For each line of the listing that includes the word "authority", show the whole line.

=====

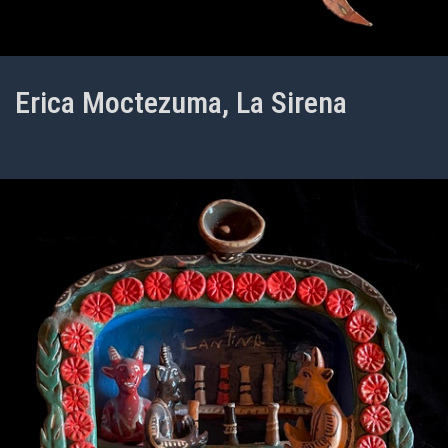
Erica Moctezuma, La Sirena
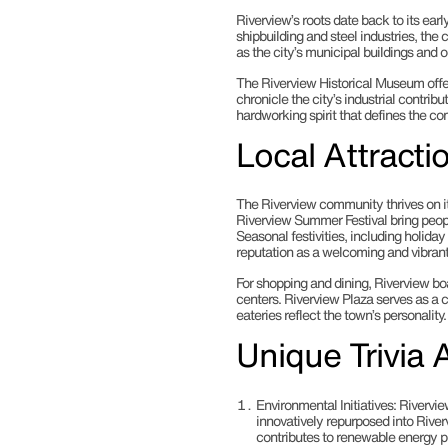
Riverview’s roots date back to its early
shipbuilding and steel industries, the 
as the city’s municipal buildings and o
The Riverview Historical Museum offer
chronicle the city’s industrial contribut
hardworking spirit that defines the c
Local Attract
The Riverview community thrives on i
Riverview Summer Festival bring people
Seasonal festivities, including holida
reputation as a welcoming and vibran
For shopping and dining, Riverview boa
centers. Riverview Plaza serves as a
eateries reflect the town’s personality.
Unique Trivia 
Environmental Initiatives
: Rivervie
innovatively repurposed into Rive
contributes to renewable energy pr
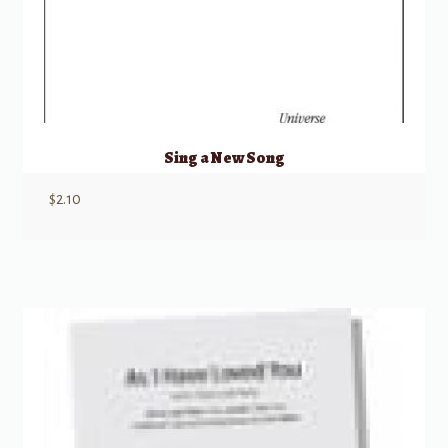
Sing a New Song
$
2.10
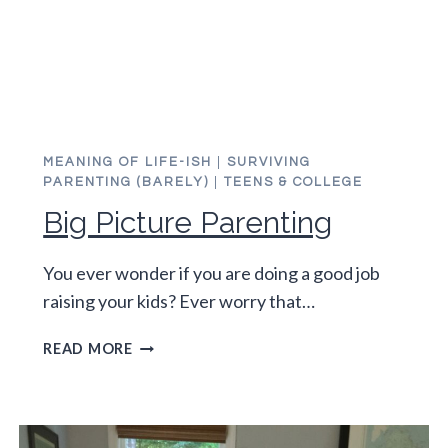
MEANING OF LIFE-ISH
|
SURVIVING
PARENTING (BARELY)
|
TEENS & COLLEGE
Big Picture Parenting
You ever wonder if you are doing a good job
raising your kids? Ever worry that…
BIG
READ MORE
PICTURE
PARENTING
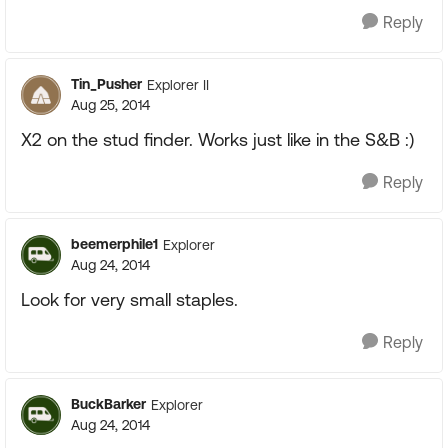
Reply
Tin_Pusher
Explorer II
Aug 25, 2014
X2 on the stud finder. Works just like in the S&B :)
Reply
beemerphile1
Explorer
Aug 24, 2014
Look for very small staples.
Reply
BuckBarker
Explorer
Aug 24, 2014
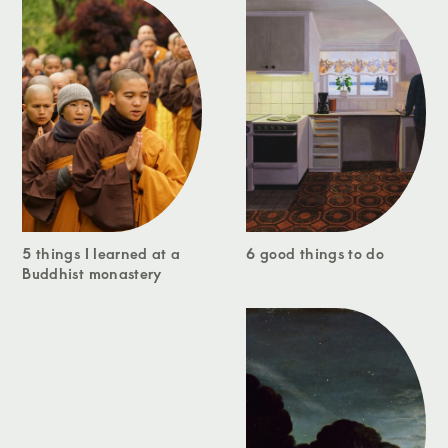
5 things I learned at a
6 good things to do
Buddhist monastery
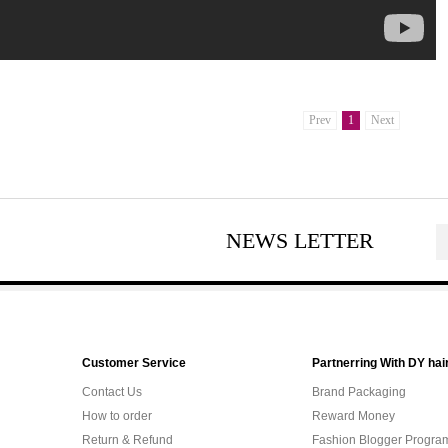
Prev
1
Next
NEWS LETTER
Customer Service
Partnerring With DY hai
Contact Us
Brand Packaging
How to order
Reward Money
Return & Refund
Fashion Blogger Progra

=====

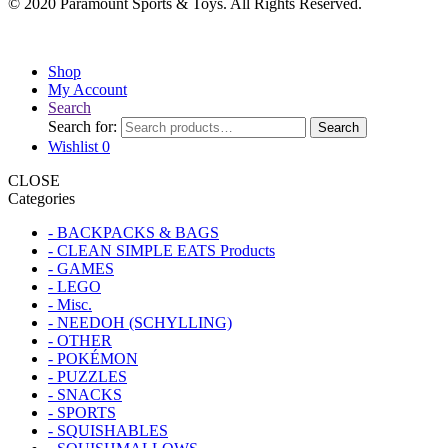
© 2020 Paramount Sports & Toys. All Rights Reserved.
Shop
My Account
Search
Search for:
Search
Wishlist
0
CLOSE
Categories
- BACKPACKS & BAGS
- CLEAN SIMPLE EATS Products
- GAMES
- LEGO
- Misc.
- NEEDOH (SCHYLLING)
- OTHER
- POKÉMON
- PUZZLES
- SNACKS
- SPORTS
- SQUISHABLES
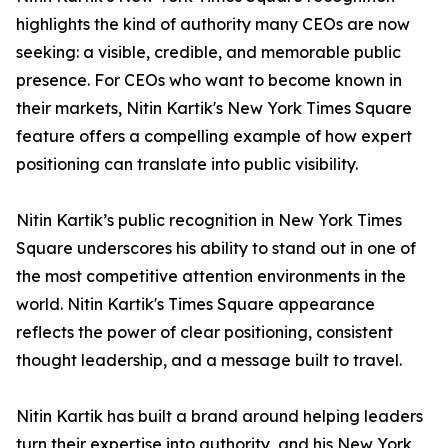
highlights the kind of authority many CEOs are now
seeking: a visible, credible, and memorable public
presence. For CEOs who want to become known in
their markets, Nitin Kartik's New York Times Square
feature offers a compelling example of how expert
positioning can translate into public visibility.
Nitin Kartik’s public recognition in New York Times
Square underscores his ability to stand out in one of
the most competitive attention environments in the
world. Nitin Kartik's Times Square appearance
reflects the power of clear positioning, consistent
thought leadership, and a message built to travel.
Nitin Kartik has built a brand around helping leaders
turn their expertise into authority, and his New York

=====

> Response area
highlights the kind of authority many CEOs are now
turn their expertise into authority, and his New York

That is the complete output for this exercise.